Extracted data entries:
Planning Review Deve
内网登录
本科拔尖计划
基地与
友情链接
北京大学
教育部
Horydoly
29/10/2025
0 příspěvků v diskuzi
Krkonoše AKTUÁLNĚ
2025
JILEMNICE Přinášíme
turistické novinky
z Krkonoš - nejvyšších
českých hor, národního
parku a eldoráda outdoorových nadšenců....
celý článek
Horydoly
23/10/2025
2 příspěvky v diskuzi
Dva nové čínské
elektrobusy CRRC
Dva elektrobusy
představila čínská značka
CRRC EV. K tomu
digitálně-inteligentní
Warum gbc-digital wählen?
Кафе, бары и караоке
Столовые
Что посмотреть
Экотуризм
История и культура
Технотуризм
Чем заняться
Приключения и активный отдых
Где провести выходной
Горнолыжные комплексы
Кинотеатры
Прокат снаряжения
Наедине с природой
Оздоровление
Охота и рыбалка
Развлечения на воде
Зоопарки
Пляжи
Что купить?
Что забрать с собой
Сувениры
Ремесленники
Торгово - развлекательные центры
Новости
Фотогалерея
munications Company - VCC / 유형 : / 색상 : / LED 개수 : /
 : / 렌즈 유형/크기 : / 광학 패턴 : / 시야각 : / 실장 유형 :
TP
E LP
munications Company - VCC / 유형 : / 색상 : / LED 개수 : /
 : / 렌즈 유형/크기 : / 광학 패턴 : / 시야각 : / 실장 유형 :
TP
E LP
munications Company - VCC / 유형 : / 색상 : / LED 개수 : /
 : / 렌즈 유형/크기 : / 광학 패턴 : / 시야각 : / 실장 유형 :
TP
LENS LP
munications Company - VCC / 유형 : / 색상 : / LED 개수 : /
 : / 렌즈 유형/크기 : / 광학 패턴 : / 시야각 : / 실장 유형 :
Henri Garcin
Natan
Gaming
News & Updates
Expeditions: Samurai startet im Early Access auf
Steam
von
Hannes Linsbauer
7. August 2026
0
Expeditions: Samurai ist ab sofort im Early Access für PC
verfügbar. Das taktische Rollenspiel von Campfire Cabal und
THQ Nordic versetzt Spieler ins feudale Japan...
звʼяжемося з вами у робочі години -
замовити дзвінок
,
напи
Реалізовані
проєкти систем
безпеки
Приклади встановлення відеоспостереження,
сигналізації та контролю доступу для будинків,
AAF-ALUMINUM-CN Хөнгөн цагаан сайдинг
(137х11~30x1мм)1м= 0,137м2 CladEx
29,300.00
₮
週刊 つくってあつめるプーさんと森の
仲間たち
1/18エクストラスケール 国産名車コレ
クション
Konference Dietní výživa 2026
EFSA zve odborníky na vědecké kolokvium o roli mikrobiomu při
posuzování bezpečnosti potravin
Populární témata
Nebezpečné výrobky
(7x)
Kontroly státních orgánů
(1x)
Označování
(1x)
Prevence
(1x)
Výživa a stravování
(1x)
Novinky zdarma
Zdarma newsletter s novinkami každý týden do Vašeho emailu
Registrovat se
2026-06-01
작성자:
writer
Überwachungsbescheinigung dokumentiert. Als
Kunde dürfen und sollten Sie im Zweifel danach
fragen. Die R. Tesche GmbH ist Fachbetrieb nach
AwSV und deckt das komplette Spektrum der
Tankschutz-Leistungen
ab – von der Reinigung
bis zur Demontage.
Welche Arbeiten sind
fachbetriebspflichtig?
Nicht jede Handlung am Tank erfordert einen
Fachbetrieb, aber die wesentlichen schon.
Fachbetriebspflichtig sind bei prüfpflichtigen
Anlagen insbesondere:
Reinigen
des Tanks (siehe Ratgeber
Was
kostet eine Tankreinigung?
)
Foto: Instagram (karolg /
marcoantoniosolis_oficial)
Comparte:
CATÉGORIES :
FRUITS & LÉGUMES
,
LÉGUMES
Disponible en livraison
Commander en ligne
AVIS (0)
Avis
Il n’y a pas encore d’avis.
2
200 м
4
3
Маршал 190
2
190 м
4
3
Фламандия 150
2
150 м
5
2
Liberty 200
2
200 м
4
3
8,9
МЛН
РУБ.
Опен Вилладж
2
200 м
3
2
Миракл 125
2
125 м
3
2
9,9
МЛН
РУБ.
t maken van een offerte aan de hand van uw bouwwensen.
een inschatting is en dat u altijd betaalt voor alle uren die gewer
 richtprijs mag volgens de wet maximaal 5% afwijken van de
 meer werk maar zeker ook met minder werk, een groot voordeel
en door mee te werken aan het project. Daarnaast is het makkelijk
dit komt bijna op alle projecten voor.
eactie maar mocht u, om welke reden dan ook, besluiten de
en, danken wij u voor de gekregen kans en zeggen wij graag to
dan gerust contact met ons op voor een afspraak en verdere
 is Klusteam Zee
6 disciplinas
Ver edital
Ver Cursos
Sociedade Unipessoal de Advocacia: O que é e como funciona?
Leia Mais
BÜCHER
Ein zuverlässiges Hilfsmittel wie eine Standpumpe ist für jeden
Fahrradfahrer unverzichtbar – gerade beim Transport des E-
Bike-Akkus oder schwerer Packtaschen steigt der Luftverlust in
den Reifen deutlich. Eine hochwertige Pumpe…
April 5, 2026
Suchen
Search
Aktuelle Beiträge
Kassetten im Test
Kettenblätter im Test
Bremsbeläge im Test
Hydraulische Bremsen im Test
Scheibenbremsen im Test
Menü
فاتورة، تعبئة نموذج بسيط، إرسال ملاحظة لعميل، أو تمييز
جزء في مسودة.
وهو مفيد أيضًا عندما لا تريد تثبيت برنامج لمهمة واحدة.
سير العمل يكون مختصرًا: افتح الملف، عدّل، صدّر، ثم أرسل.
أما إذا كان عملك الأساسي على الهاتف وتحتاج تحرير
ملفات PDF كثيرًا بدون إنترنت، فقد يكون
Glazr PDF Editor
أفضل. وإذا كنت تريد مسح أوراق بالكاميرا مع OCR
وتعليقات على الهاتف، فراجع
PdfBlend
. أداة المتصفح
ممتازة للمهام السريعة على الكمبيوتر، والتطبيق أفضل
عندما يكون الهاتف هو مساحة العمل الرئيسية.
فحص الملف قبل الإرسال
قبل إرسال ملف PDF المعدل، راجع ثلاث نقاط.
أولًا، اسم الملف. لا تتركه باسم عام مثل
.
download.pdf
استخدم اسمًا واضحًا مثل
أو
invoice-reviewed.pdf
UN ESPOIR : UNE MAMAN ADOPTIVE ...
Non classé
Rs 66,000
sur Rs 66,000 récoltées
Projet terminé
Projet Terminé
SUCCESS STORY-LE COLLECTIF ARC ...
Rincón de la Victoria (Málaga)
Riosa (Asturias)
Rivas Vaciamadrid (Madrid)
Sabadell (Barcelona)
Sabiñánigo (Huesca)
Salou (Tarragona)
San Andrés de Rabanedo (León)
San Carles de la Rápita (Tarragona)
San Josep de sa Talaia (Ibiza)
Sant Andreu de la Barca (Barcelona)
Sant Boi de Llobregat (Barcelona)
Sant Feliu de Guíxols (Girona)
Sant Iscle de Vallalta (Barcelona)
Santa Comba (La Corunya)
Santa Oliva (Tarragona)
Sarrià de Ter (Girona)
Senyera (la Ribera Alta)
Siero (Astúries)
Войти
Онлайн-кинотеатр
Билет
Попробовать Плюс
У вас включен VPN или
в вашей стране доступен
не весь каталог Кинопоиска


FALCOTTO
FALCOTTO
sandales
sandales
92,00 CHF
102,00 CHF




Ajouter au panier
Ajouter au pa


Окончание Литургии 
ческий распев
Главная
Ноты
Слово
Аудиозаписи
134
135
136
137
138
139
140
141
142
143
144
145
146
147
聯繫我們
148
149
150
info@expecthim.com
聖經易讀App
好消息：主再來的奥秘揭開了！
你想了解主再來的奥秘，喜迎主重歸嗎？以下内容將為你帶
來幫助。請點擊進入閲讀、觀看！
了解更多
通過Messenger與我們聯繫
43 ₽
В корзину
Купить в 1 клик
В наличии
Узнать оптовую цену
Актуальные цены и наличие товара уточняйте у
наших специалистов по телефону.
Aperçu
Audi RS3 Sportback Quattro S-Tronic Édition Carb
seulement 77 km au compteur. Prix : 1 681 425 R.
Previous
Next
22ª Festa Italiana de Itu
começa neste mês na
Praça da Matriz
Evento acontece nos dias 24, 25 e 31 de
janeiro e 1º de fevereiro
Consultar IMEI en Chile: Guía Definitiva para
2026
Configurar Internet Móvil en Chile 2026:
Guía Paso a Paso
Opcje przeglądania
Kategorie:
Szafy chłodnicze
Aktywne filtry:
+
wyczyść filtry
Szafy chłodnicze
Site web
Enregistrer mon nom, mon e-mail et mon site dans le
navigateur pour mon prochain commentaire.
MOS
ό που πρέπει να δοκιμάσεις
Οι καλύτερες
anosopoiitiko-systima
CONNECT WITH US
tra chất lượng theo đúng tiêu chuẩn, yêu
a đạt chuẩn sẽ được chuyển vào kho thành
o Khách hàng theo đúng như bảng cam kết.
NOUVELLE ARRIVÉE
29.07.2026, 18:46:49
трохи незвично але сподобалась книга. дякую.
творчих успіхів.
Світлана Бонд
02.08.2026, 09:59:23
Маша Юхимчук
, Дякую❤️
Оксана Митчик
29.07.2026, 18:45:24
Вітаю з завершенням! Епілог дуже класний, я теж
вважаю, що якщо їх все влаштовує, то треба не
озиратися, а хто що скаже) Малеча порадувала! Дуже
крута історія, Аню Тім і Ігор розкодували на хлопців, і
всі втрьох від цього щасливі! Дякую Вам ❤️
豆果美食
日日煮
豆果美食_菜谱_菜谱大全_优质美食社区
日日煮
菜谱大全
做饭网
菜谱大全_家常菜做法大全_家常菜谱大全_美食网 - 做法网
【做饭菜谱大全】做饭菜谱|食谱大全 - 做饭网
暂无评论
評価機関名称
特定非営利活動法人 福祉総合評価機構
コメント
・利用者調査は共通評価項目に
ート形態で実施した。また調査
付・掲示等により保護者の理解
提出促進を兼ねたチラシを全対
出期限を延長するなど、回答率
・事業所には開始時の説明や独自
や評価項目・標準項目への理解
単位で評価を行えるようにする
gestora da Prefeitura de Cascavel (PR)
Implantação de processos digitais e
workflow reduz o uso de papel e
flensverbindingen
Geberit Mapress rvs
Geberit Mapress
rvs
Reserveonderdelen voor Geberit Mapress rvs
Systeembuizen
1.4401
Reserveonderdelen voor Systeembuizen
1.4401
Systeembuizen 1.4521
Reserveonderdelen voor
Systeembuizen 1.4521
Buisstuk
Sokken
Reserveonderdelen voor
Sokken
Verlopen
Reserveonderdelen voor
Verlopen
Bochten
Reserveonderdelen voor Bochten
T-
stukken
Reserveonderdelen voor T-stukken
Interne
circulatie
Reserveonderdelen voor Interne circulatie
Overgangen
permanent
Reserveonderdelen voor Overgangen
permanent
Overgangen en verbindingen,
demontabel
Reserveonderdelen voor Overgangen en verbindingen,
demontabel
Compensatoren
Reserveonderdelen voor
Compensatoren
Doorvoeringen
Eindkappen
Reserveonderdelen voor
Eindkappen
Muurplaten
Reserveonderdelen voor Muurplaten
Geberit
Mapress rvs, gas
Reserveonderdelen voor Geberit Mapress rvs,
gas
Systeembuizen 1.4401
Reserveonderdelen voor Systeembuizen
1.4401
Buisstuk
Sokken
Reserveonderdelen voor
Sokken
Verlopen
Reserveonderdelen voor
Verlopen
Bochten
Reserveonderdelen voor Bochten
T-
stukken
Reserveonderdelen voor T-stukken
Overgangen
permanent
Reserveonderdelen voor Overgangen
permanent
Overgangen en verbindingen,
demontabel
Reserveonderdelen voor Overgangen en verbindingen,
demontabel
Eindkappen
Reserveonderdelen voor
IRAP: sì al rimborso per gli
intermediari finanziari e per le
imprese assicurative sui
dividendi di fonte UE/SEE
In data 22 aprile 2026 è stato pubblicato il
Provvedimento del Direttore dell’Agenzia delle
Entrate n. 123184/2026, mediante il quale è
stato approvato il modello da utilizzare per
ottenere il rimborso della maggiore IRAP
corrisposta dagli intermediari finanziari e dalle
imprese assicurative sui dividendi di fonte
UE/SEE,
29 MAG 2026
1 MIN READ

## ACTION ITEM:
Tally up the lines in the records containing the word "theo", then give the count and nothing else.

## ANSWER SECTION:
2